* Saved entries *
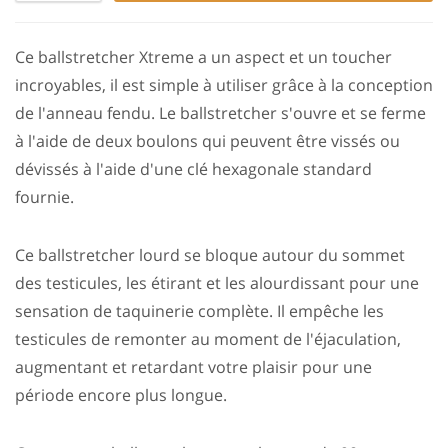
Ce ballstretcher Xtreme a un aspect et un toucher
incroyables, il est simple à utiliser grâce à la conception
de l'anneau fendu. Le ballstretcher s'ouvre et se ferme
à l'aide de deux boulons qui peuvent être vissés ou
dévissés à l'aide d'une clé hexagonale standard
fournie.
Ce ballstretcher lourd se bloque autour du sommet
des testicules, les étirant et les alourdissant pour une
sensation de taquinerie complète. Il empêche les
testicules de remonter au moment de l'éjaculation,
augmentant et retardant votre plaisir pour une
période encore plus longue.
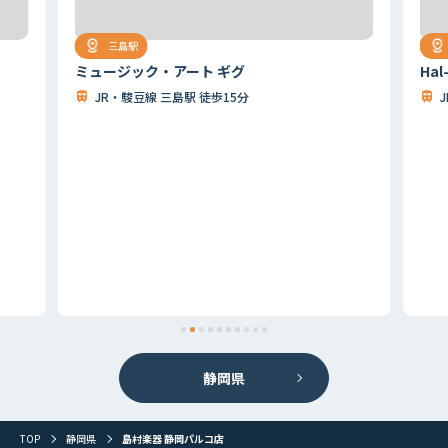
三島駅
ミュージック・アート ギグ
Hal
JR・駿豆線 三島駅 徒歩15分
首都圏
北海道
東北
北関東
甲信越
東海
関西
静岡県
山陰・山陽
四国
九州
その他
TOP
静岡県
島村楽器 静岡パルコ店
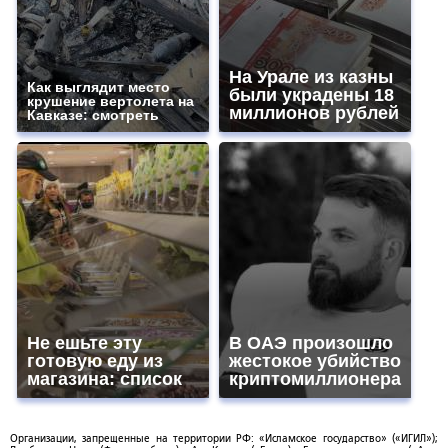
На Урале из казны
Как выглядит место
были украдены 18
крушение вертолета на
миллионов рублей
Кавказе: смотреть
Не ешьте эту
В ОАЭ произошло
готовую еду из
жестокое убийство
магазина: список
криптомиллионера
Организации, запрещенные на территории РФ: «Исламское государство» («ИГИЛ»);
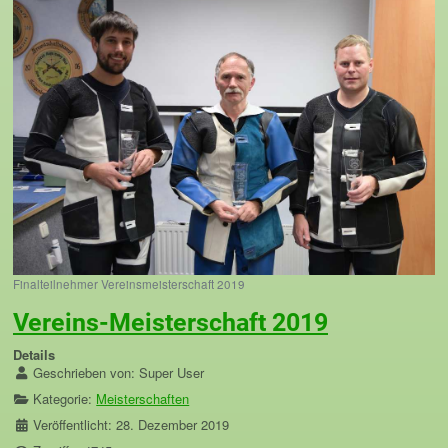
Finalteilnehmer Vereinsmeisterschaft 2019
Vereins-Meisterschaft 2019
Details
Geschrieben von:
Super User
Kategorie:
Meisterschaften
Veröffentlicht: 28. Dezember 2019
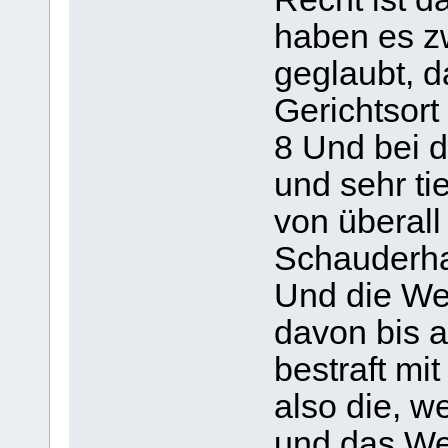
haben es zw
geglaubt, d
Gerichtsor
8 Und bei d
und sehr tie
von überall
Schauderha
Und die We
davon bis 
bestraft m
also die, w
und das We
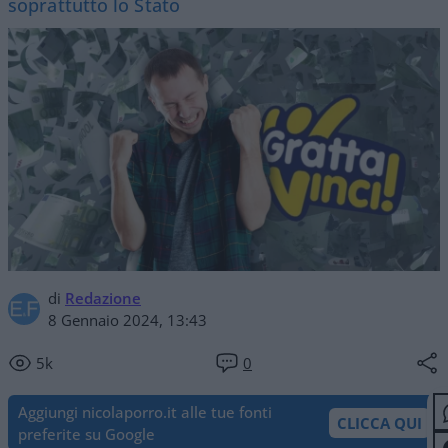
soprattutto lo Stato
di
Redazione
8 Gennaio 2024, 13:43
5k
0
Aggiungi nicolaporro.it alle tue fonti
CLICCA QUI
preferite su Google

* Work required *
Repeat all the data as it stands, dropping any images it holds.

* Task result *
Ce ballstretcher Xtreme a un aspect et un toucher
incroyables, il est simple à utiliser grâce à la conception
de l'anneau fendu. Le ballstretcher s'ouvre et se ferme
à l'aide de deux boulons qui peuvent être vissés ou
dévissés à l'aide d'une clé hexagonale standard
fournie.
Ce ballstretcher lourd se bloque autour du sommet
des testicules, les étirant et les alourdissant pour une
sensation de taquinerie complète. Il empêche les
testicules de remonter au moment de l'éjaculation,
augmentant et retardant votre plaisir pour une
période encore plus longue.
三島駅
ミュージック・アート ギグ
Hal
JR・駿豆線 三島駅 徒歩15分
首都圏
北海道
東北
北関東
甲信越
東海
関西
静岡県
山陰・山陽
四国
九州
その他
TOP
静岡県
島村楽器 静岡パルコ店
На Урале из казны
Как выглядит место
были украдены 18
крушение вертолета на
миллионов рублей
Кавказе: смотреть
Не ешьте эту
В ОАЭ произошло
готовую еду из
жестокое убийство
магазина: список
криптомиллионера
Организации, запрещенные на территории РФ: «Исламское государство» («ИГИЛ»);
Finalteilnehmer Vereinsmeisterschaft 2019
Vereins-Meisterschaft 2019
Details
Geschrieben von:
Super User
Kategorie:
Meisterschaften
Veröffentlicht: 28. Dezember 2019
haben es zw
geglaubt, d
Gerichtsor
8 Und bei d
und sehr tie
von überall
Schauderha
Und die We
davon bis 
bestraft m
also die, w
und das We
soprattutto lo Stato
di
Redazione
8 Gennaio 2024, 13:43
5k
0
Aggiungi nicolaporro.it alle tue fonti
CLICCA QUI
preferite su Google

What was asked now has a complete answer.